Join the DZone community and get the full member experience.
Join For FreeData quality failures don't announce themselves. They compound silently — a malformed timestamp here, a negative revenue figure there — until a quarterly board deck shows impossible numbers or an ML model degrades into uselessness. A 2023 Gartner study pegged the cost at $12.9 million annually per organization, but that figure misses the hidden expense: engineering time spent firefighting data incidents instead of building features.
The traditional approach treats validation as a post-processing step. You write data to storage, then run Great Expectations or Deequ checks, discover failures, and either fix the pipeline or quarantine bad records. This pattern creates a fundamental gap: the window between data landing and validation completion. In high-throughput lakehouses processing terabytes daily, that window can represent millions of corrupted records propagating downstream before anyone notices.
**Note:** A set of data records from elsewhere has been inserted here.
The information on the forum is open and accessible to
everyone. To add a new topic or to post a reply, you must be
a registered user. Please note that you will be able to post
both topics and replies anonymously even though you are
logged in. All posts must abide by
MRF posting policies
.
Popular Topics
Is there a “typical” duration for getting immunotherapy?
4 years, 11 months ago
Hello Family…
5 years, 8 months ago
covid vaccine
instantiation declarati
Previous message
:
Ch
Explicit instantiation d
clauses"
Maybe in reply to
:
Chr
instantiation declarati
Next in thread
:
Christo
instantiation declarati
Delta Expectations — a feature of Databricks' Delta Live Tables (DLT) — collapses that window to zero by enforcing validation during the write transaction itself. This isn't just faster validation; it's an architectural shift from reactive data quality to proactive data contracts.
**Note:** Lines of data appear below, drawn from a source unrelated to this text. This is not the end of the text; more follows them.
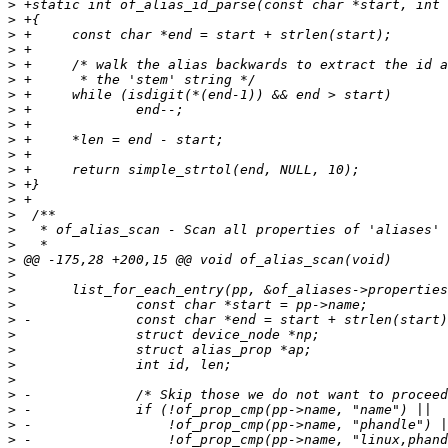
>
>
>
>
>
>
>
>
>
>
>
>
>
>
>
>
>
>
>
>
>
>
>
>
>
>
>
>
>
>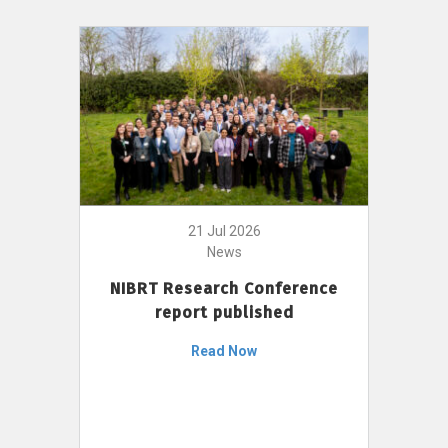
21 Jul 2026
News
NIBRT Research Conference
report published
Read Now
Why Write-Time Validation Changes the Game
Traditional ETL validation operates as an external auditor. You extract data, transform it, load it into a Delta table, and then check if it's valid:
Extract → Transform → Load → Validate → (Quarantine/Repair)
This sequence has consequences:
- Storage pollution: Invalid data physically lands in your lakehouse. Even if you delete it later, it exists in the transaction log and occupies storage until VACUUM runs.
- Downstream propagation: Between write completion and validation failure, downstream consumers may have already read the bad data. Scheduled jobs don't wait for validation results.
- Cascading failures: If validation discovers issues hours after ingestion, you're debugging a cold trail. Which upstream system sent bad data? Was it a transient API failure or a schema change?
Delta Expectations inverts this model by embedding validation into the write path:
Extract → Transform → Validate+Load (atomic)
The validation logic executes during Spark's DataFrame evaluation, before the Delta transaction commits. A failed expectation can abort the write entirely, drop invalid records, or log violations while continuing — but critically, the validation decision happens before data persistence.
The Architecture: How Expectations Actually Work
Delta Expectations aren't modifications to Delta Lake's transaction protocol itself. They're a DLT framework feature that leverages Spark's lazy evaluation and Delta's atomicity guarantees.
When you define an expectation like:
@dlt.expect_or_drop("valid_price", "price > 0")
DLT injects a filter operation into the Spark logical plan. During execution:
- Evaluation phase: Spark computes the expectation predicate (
price > 0) for each record as part of the standard DataFrame transformation graph - Action phase: Records are partitioned based on validation results:
- FAIL mode: If any record fails, Spark throws an exception before the Delta write API is invoked
- DROP mode: Failed records are filtered from the DataFrame before being passed to
.write.format("delta") - WARN mode: All records proceed to write, but DLT logs metrics about failures
- Persistence phase: Only the valid subset (or all records in WARN mode) participates in the Delta transaction
This means validation happens at Spark execution time, not Delta commit time. The distinction matters: Delta's ACID guarantees ensure the write is atomic, but the expectation logic runs earlier in the execution pipeline. The phrase "atomic validation" refers to the fact that validation and write are part of the same Spark job — not that expectations are integrated into Delta's transaction protocol.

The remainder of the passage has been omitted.